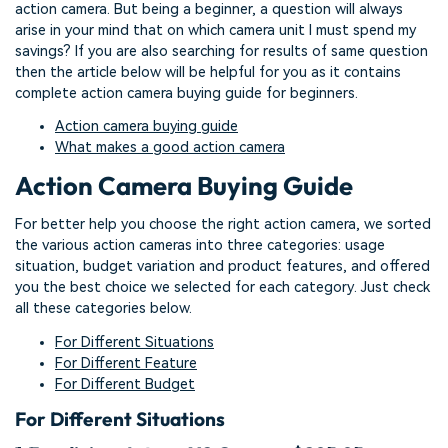
action camera. But being a beginner, a question will always
arise in your mind that on which camera unit I must spend my
savings? If you are also searching for results of same question
then the article below will be helpful for you as it contains
complete action camera buying guide for beginners.
Action camera buying guide
What makes a good action camera
Action Camera Buying Guide
For better help you choose the right action camera, we sorted
the various action cameras into three categories: usage
situation, budget variation and product features, and offered
you the best choice we selected for each category. Just check
all these categories below.
For Different Situations
For Different Feature
For Different Budget
For Different Situations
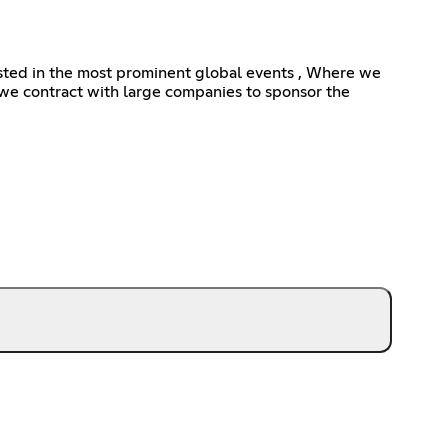
erested in the most prominent global events , Where we
e contract with large companies to sponsor the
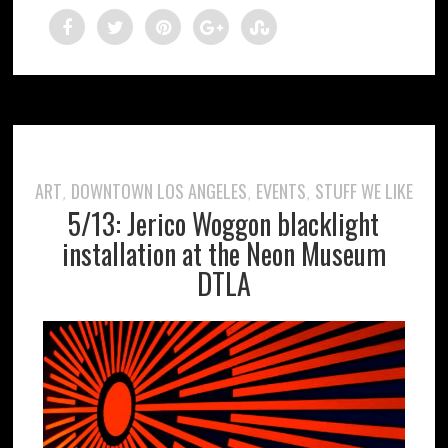
ART
DOWNTOWN LOS ANGELES
EVENTS
STUFF WE LIKE
,
,
,
5/13: Jerico Woggon blacklight
installation at the Neon Museum
DTLA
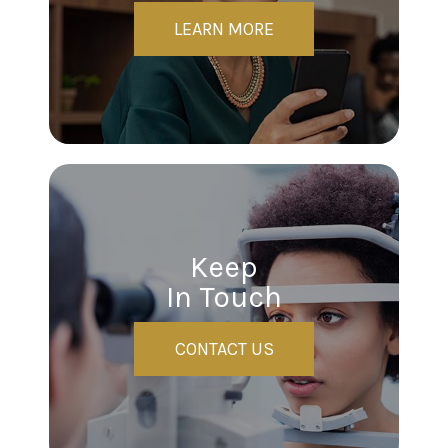
LEARN MORE
Keep
In Touch
CONTACT US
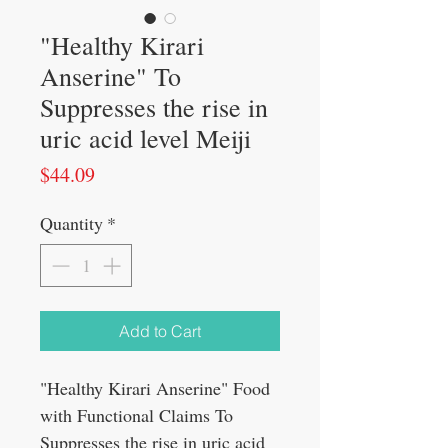
"Healthy Kirari
Anserine" To
Suppresses the rise in
uric acid level Meiji
Price
$44.09
Quantity
*
Add to Cart
"Healthy Kirari Anserine" Food
with Functional Claims To
Suppresses the rise in uric acid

**Exercise**
Return each line from the material that includes the string "below".

**Output of the exercise**
then the article below will be helpful for you as it contains
all these categories below.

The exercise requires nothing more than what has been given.